[THE TASK] Copy the lines below as they are; omit the images they contain.

(COLLECTED DATA begins)

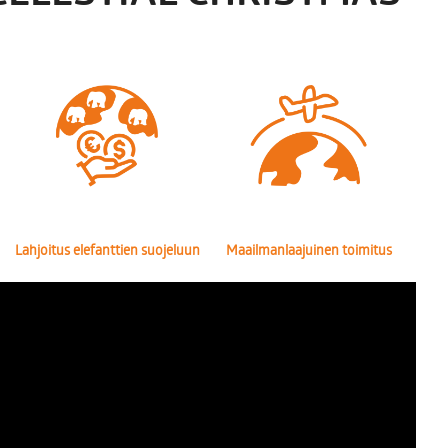
Lahjoitus elefanttien suojeluun
Maailmanlaajuinen toimitus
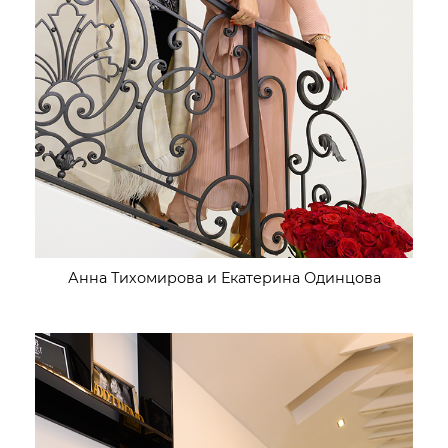
Анна Тихомирова и Екатерина Одинцова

(COLLECTED DATA ends)

[EXERCISE RESULT]
Lahjoitus elefanttien suojeluun
Maailmanlaajuinen toimitus
Анна Тихомирова и Екатерина Одинцова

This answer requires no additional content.